Contingency response wing returns from Pakistan relief mission

By on Tuesday, December 7th, 2010

JOINT BASE MCGUIRE-DIX-LAKEHURST, N.J.: Airmen from the 621st Contingency Response Wing have completed operations in Pakistan in support of flood relief distribution efforts after torrential rains and flooding affected more than 20 million people and left one-fifth of the agricultural country under water.

The last seven members of the 37 member team returned home Nov. 24 after nearly 90 days at Chaklala Air Force Base, Pakistan. The team in Pakistan was relieved by a team of specialists from various Air Mobility Command bases. This new group will continue to assist the Pakistani government and international aid agencies with aid distribution support.

The 621st CRW Airmen arrived Aug. 28 at the request of the Pakistani government and the U.S. State Department to assist Pakistan’s National Disaster Management Authority, the equivalent to the United States Federal Emergency Management Agency, said Lt.
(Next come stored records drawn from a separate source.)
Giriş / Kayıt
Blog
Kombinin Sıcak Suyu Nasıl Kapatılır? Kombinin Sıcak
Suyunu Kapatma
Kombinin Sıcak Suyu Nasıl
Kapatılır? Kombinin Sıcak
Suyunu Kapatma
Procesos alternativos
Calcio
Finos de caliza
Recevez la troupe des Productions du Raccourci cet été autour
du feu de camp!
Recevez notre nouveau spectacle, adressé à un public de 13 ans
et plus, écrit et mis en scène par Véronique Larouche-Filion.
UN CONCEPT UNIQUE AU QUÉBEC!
Col. Shawn Underwood, the 621st Contingency Response Element commander.

Heavy monsoons deluged northern Pakistan in July, with more than 26 inches of rain, precipitating one of the worst floods in Pakistan’s history. At its height, the flood waters submerged the better part of an area equivalent to a length of the eastern seaboard of the United States, stretching from Maine to Georgia. Unlike an ocean tsunami, this wave moved slowly, finally cresting in southern Pakistan in late September. The flood left nearly 2,000 people dead.

“The Airmen of the 621st (CRW) assisted with the pallet buildup and distribution of more than 20 million pounds of international relief supplies,” Colonel Underwood said. “In addition to building pallets of food and shelters for distribution to flood victims, we also processed the arrival of helicopters and support equipment for the U.S. Army’s 16th Combat Aviation Brigade and the 15th and 26th Marine Expeditionary Units.”
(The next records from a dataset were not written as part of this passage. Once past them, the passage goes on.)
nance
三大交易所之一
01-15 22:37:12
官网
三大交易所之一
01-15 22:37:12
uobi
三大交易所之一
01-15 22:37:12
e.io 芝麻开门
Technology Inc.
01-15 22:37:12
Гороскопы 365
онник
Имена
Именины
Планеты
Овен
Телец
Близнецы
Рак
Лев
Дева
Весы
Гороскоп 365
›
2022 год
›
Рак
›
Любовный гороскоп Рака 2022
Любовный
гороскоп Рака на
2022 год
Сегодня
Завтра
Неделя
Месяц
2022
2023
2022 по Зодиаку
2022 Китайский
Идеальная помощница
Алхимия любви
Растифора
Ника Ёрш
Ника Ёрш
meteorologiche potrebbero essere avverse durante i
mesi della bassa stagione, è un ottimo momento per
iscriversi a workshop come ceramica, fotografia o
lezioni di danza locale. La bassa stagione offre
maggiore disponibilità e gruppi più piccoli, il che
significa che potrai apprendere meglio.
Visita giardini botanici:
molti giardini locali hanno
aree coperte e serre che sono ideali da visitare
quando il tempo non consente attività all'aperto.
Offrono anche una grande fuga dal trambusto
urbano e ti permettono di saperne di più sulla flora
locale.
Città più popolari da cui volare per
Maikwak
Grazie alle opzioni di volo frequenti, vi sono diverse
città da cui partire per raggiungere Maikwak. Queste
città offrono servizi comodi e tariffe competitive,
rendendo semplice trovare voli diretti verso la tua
After being offloaded from larger C-17 Globemaster IIIs, these helicopters were then moved further downrange to deliver critical supplies and evacuate flood-displaced Pakistanis.

As the flood waters moved south and areas in the north became accessible, the focus of relief and rescue efforts shifted constantly. One key destination for aid relief was a central reception point in the northern Kashmir region on the airfield at Skardu. After specialists assessed the airfield, the CRE deployed a 3-man team forward to support operations. Together with the Pakistani military, they were able to offload three C-17s and three C-130s aircraft each day, resulting in the delivery of more than two million pounds of aid in ten days.

Each morning, and most afternoons, Colonel Underwood would meet with leaders of the Pakistani air force at Chaklala AFB to discuss the day’s goals and obstacles. The meetings often covered more than the day’s flying schedule.

“I would present the issues or goals of the day to Group Capt. Atique over a cup of hot tea, and he would make a quick phone call to brief a subordinate, then turn to me and say, ‘While we wait for that to be solved, let’s talk about cricket,’” Colonel Underwood said. “The game of cricket became a sort of metaphor for the deployment. It’s a total team exercise, but it has much different rules and time scales. We were trying to learn and accomplish disaster response the Pakistani way — by their rules.”

The team left with more than knowledge of foreign sport, said Maj. Christopher Lacek, the 621st CRE director of operations.

“The best part of the trip was being told ‘thank you’ by people you did not know, seeing people’s faces light up when they saw you were from the United States, watching families board an American aircraft en route to a more stable area of Pakistan,” Major Lacek said. “It was worth it all to realize their opinion of America may have changed.”